◆ **WHAT IS REQUIRED**: Please reproduce the entries below exactly, leaving the pictures out.

◆ **RECORD EXCERPTS**:
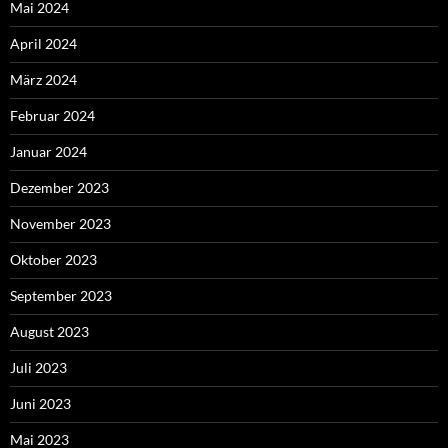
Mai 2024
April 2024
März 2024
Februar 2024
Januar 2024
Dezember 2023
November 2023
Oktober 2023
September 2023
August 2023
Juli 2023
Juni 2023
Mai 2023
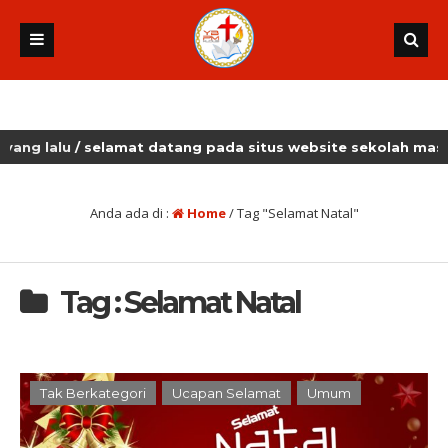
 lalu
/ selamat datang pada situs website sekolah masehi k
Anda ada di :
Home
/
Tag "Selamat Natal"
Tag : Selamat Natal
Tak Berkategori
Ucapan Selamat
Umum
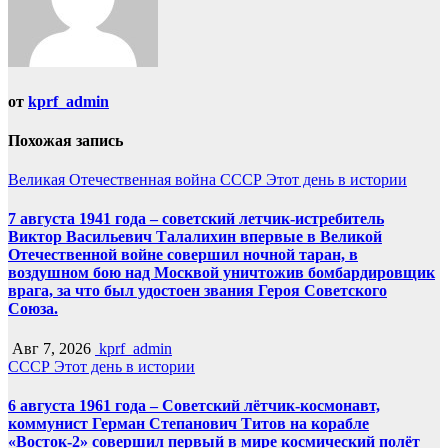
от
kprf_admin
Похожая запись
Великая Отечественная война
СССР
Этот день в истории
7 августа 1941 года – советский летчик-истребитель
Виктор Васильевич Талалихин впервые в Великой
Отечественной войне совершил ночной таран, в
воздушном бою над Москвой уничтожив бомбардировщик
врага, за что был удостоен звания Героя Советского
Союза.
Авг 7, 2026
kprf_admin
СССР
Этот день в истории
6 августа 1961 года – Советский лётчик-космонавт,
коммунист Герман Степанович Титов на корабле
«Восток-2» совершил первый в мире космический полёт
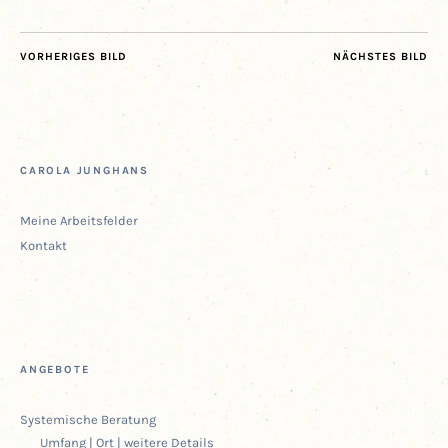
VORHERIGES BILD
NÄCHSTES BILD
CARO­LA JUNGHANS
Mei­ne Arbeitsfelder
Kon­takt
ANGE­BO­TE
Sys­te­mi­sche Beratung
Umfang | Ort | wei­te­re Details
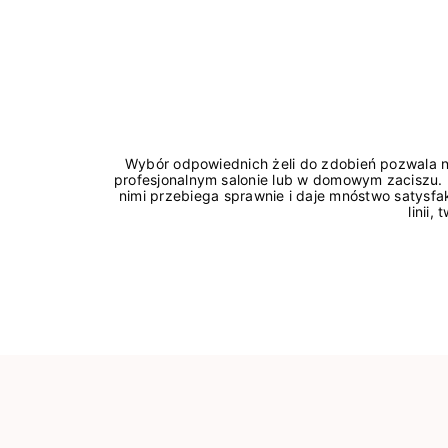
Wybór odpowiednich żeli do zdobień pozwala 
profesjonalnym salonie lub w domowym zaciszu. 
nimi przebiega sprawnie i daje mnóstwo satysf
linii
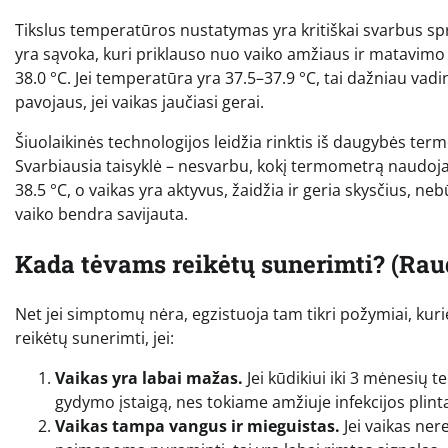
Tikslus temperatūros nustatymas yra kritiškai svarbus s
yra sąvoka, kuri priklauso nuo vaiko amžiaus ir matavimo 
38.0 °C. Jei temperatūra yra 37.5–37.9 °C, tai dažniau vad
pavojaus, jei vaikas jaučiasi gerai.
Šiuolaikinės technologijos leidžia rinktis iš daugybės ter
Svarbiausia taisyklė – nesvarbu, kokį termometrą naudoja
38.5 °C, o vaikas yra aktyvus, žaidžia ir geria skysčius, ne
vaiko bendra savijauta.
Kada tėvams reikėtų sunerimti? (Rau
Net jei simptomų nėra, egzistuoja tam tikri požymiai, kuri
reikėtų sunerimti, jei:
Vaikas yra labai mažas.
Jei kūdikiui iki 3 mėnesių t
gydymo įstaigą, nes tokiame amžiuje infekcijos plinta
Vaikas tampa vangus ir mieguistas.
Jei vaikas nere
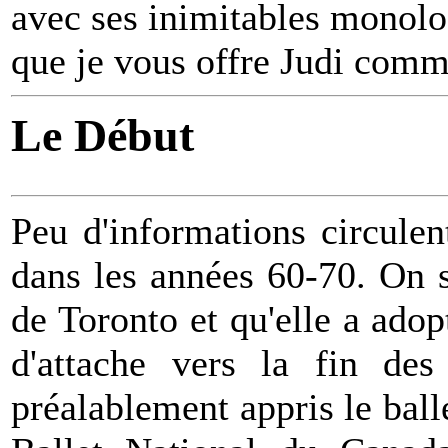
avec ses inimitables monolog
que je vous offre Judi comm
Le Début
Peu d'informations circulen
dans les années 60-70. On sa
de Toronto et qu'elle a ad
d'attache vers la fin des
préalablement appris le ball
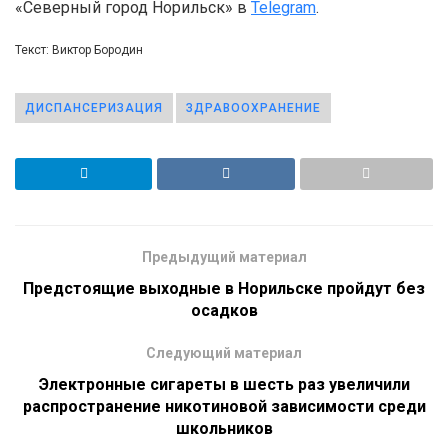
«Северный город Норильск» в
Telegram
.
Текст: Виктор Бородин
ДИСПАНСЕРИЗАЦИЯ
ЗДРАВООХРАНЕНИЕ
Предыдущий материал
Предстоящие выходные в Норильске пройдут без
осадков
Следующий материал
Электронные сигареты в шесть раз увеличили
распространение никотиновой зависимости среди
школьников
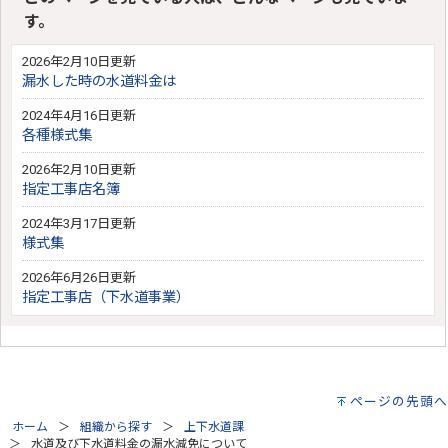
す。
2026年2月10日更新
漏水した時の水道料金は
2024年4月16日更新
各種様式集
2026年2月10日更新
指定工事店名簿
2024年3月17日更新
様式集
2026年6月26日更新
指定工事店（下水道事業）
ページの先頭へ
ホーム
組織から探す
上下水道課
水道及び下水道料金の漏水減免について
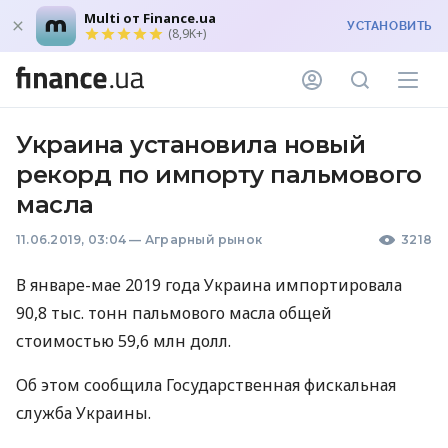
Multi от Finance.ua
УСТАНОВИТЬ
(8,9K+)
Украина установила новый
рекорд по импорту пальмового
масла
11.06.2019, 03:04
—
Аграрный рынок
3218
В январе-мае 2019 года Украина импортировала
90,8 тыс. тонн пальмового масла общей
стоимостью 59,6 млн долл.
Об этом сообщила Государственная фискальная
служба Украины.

◆ **ANSWER FOR THIS EXERCISE**:
Mai 2024
April 2024
März 2024
Februar 2024
Januar 2024
Dezember 2023
November 2023
Oktober 2023
September 2023
August 2023
Juli 2023
Juni 2023
Mai 2023
 lalu
/ selamat datang pada situs website sekolah masehi k
Anda ada di :
Home
/
Tag "Selamat Natal"
Tag : Selamat Natal
Tak Berkategori
Ucapan Selamat
Umum
от
kprf_admin
Похожая запись
Великая Отечественная война
СССР
Этот день в истории
7 августа 1941 года – советский летчик-истребитель
Виктор Васильевич Талалихин впервые в Великой
Отечественной войне совершил ночной таран, в
воздушном бою над Москвой уничтожив бомбардировщик
врага, за что был удостоен звания Героя Советского
Союза.
Авг 7, 2026
kprf_admin
СССР
Этот день в истории
6 августа 1961 года – Советский лётчик-космонавт,
коммунист Герман Степанович Титов на корабле
«Восток-2» совершил первый в мире космический полёт
VORHERIGES BILD
NÄCHSTES BILD
CARO­LA JUNGHANS
Mei­ne Arbeitsfelder
Kon­takt
ANGE­BO­TE
Sys­te­mi­sche Beratung
Umfang | Ort | wei­te­re Details
Wybór odpowiednich żeli do zdobień pozwala 
profesjonalnym salonie lub w domowym zaciszu. 
nimi przebiega sprawnie i daje mnóstwo satysf
linii
Tikslus temperatūros nustatymas yra kritiškai svarbus s
yra sąvoka, kuri priklauso nuo vaiko amžiaus ir matavimo 
38.0 °C. Jei temperatūra yra 37.5–37.9 °C, tai dažniau vad
pavojaus, jei vaikas jaučiasi gerai.
Šiuolaikinės technologijos leidžia rinktis iš daugybės ter
Svarbiausia taisyklė – nesvarbu, kokį termometrą naudoja
38.5 °C, o vaikas yra aktyvus, žaidžia ir geria skysčius, ne
vaiko bendra savijauta.
Kada tėvams reikėtų sunerimti? (Rau
Net jei simptomų nėra, egzistuoja tam tikri požymiai, kuri
reikėtų sunerimti, jei:
Vaikas yra labai mažas.
Jei kūdikiui iki 3 mėnesių t
gydymo įstaigą, nes tokiame amžiuje infekcijos plinta
Vaikas tampa vangus ir mieguistas.
Jei vaikas nere
avec ses inimitables monolog
que je vous offre Judi comm
Le Début
Peu d'informations circulen
dans les années 60-70. On sa
de Toronto et qu'elle a ad
d'attache vers la fin des
préalablement appris le ball
«Северный город Норильск» в
Telegram
.
Текст: Виктор Бородин
ДИСПАНСЕРИЗАЦИЯ
ЗДРАВООХРАНЕНИЕ
Предыдущий материал
Предстоящие выходные в Норильске пройдут без
осадков
Следующий материал
Электронные сигареты в шесть раз увеличили
распространение никотиновой зависимости среди
школьников
す。
2026年2月10日更新
漏水した時の水道料金は
2024年4月16日更新
各種様式集
2026年2月10日更新
指定工事店名簿
2024年3月17日更新
様式集
2026年6月26日更新
指定工事店（下水道事業）
ページの先頭へ
ホーム
組織から探す
上下水道課
水道及び下水道料金の漏水減免について
Multi от Finance.ua
УСТАНОВИТЬ
(8,9K+)
Украина установила новый
рекорд по импорту пальмового
масла
11.06.2019, 03:04
—
Аграрный рынок
3218
В январе-мае 2019 года Украина импортировала
90,8 тыс. тонн пальмового масла общей
стоимостью 59,6 млн долл.
Об этом сообщила Государственная фискальная
служба Украины.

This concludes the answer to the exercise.